Online Support | Social Awareness for Kids & Families

Social Awareness

Skills like empathy, appreciating differences, respect

As we all settle into new routines – learning from home, working from home (thank you essential workers!), and spending endless hours together in shared spaces – we have a sneaking suspicion you’re experiencing a full range of emotions. We are, too! This is normal, healthy, and expected. So, what better time to intentionally practice – and grow – our social emotional skills?

We’ve put together a list of resources for you and your kids, broken down by competency and grade level. Below you will find a book to read with follow-up questions, discussion prompts for family mealtime, and a hands-on activity – all centered on social awareness.

We hope these social emotional resources find a place in your new routine and allow you and your family to have fun while checking-in with each other’s emotional health. #We’reAllInThisTogether

For Grades K-2

💡 book to read

 Spaghetti in a Hot Dog Bun by Maria Dismondy | Read-aloud version

Four Follow-Up Questions:

  1. What did Grandpa and Lucy say is “really important” at the beginning of the story?
  2. Lucy eats spaghetti in a different way than most people. Can you think of one thing that makes you different from others?
  3. What did Lucy do to help Ralph and why?  
  4. Have you ever stepped into someone’s shoes and helped them?  When and what happened?


💡Table talk & dinner prompts

Use mealtime intentionally as a check-in time 

  • What is something that makes you unique?  (Remember, unique means being one-of-a-kind and different than others.)
  • How can you tell what someone else might be feeling?
  • Who is someone you’d love to meet and why?


What Did You Hear?

Goal: To practice stepping into other’s shoes
Supplies: Items to write with and on: pen, paper, markers, crayons, etc

  1. Have your child draw an object that you describe to them.
  2. When describing, make sure to only use words like the shape and size of the components in the object, not what the object is or does.
    • For example, when describing a house: “Draw a large square in the middle of your paper, draw two small squares towards the top of the inside of that large square, draw a small rectangle inside at the bottom of that large square and draw a triangle on top of that large square.”
  3. After you finish describing the item, have them show you what they drew and reveal to them what object you were describing.
  4. Explain that sometimes what we hear people say might not always be what they mean to say.
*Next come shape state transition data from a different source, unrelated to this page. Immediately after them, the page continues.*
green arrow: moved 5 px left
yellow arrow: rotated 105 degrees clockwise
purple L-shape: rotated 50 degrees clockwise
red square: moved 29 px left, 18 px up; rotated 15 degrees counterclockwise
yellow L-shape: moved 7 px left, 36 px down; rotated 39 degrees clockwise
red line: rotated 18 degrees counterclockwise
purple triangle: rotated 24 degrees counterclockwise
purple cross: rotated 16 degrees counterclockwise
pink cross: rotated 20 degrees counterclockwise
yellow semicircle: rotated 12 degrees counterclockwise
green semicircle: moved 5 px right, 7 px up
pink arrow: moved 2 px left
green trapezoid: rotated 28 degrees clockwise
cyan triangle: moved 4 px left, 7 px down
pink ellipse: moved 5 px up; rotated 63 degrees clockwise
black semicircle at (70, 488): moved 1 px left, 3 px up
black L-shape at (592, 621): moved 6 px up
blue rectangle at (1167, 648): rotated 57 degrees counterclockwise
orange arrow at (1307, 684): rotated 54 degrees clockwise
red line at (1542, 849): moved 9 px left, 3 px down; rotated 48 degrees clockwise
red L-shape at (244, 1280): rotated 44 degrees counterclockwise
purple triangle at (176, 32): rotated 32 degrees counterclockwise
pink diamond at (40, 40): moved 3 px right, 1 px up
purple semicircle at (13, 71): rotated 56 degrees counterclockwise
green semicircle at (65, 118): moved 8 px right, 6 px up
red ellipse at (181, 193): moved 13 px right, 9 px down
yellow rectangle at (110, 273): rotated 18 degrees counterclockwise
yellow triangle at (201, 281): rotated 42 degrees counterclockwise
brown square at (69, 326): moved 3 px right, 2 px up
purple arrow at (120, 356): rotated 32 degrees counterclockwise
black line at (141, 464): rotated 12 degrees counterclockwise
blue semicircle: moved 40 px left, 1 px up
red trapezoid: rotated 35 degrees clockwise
It’s important to remember to step into others’ shoes to better understand what they are saying, how they are feeling, and how they are acting.
  5. This can be played multiple times switching up who is drawing and who is describing.


For Grades 3-5

💡CLIp to watch

Seeing Someone Else’s Side | Clip here

Four Follow-Up Questions:

  1. What different thoughts did Mike and Kate have after Kate stepped on Mike’s shoe the first time?  
  2. What could have happened because of their different thoughts?
  3. What did Mike and Kate do differently the second time this happened?  
  4. Think of a time you got in an argument with a friend and step into their shoes. What do you think they were thinking at that time, and what were you thinking?


💡Table talk & dinner prompts

Use mealtime intentionally as a check-in time 

  • A lot of people are feeling a lot of different emotions right now. How can you tell how another person might be feeling?
  • What are some things that make you unique?
  • Where is somewhere you’d like to travel to learn more about the people who live there?  Why?


Read All About It!

Goal: To practice stepping into someone else’s shoes
Supplies: Items to write with and on: pen, paper, markers, crayons, etc

  1. Have your child interview you or someone else in the house to help them step into someone else’s shoes. They could even call a family member or friend to interview!
  2. Instruct them to find 5 things they share in common with that person and 5 differences they have.  Encourage them to go past physical appearances into topics like interests, hobbies, likes, and dislikes. 
  3. Have them write up their interview like a newspaper or magazine would, possibly including a hand-drawn picture of the interviewee.